EXERCISE GOAL:
When you copy the records that follow, please keep every word exactly as it is and leave out the pictures.
START RECORDS TO USE
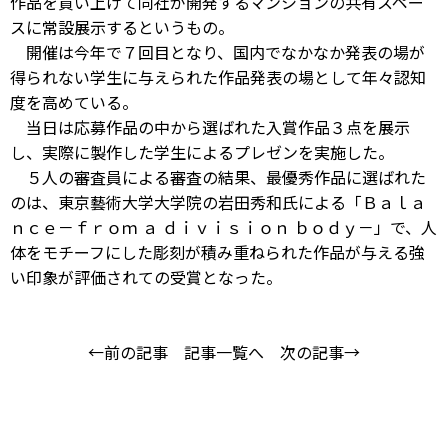
作品を買い上げて同社が開発するマンションの共有スペー
スに常設展示するというもの。
開催は今年で７回目となり、国内でなかなか発表の場が
得られない学生に与えられた作品発表の場として年々認知
度を高めている。
当日は応募作品の中から選ばれた入賞作品３点を展示
し、実際に製作した学生によるプレゼンを実施した。
５人の審査員による審査の結果、最優秀作品に選ばれた
のは、東京藝術大学大学院の岩田秀和氏による「Ｂａｌａ
ｎｃｅ－ｆｒｏｍ ａ ｄｉｖｉｓｉｏｎ ｂｏｄｙ－」で、人
体をモチーフにした彫刻が積み重ねられた作品が与える強
い印象が評価されての受賞となった。
←前の記事
記事一覧へ
次の記事→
END RECORDS TO USE
PROBLEM SOLUTION:
作品を買い上げて同社が開発するマンションの共有スペー
スに常設展示するというもの。
開催は今年で７回目となり、国内でなかなか発表の場が
得られない学生に与えられた作品発表の場として年々認知
度を高めている。
当日は応募作品の中から選ばれた入賞作品３点を展示
し、実際に製作した学生によるプレゼンを実施した。
５人の審査員による審査の結果、最優秀作品に選ばれた
のは、東京藝術大学大学院の岩田秀和氏による「Ｂａｌａ
ｎｃｅ－ｆｒｏｍ ａ ｄｉｖｉｓｉｏｎ ｂｏｄｙ－」で、人
体をモチーフにした彫刻が積み重ねられた作品が与える強
い印象が評価されての受賞となった。
←前の記事
記事一覧へ
次の記事→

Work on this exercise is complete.